Passed pupils were invited to have one last look round their old school, Orwell High School in Felixstowe in the UK. Some of the people who came along clearly never grew up and decided to return to their old ways by scrawling grafitti, letting off fire alarms and smoking in the toilets.
Police and firefighters had to be called to the school that had been left open for a special evening before the school was evelled to make way for a new academy.
Most apparently enjoyed looking around their old alma mater, seeing the memorabilia, and catching up with long-lost friends from their school days.
But a minority - said to be in their 40s and 50s - deliberately and repeatedly set off fire alarms, scrawled graffiti on walls and desks and were caught smoking in the toilets.
Lewd pictures were drawn on walls, and it is understood some of the current students' work was damaged. Police and fire crews were called and the building had to be evacuated.
Jaimielee Rendall, who left the school in 2005 and now works for BBC Radio Suffolk, said most people were well behaved but some had been drinking since mid-afternoon.

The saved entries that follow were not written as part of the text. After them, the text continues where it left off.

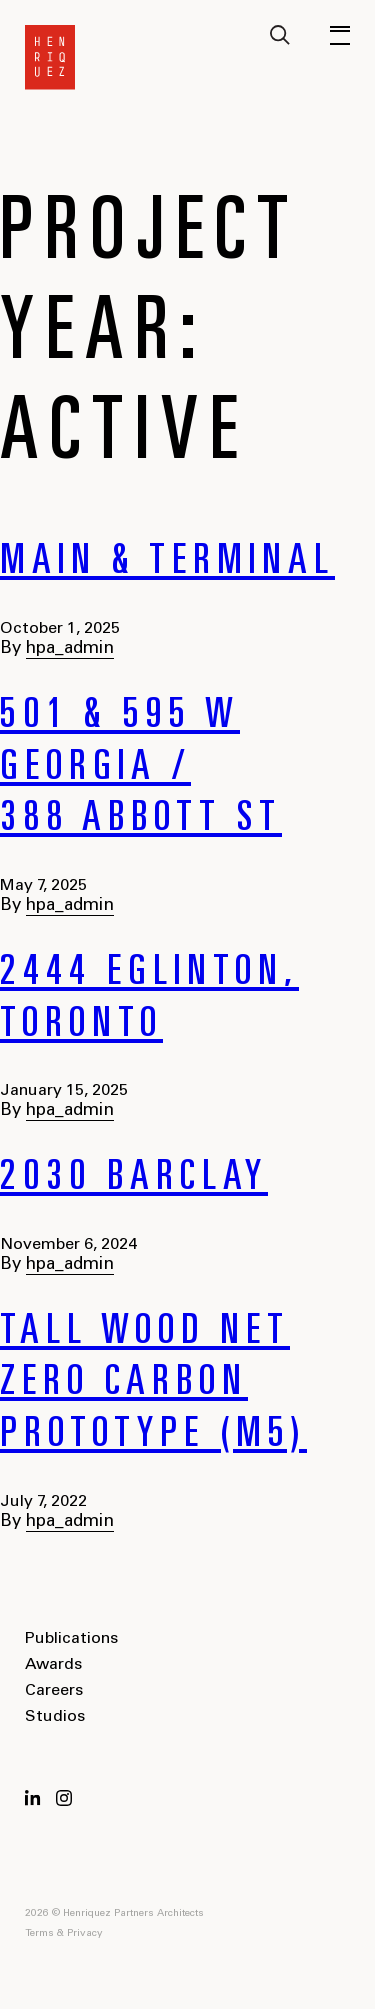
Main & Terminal (167, 564)
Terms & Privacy (64, 1934)
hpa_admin (70, 649)
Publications (71, 1639)
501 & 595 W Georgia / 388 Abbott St (141, 769)
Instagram (64, 1798)
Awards (53, 1665)
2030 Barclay (134, 1180)
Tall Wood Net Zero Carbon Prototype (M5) (153, 1385)
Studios (55, 1717)
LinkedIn (33, 1798)
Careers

"I've heard various stories that people were walking around drunk and didn't know what they were doing," she said.
Felixstowe Academy said in a statement that "hundreds of people" had attended the event to look at archive material and meet with former teachers and school friends.
"Sadly a very small minority of adult visitors took it upon themselves to smoke within the building and write graffiti on the walls, causing vandalism to an operating school."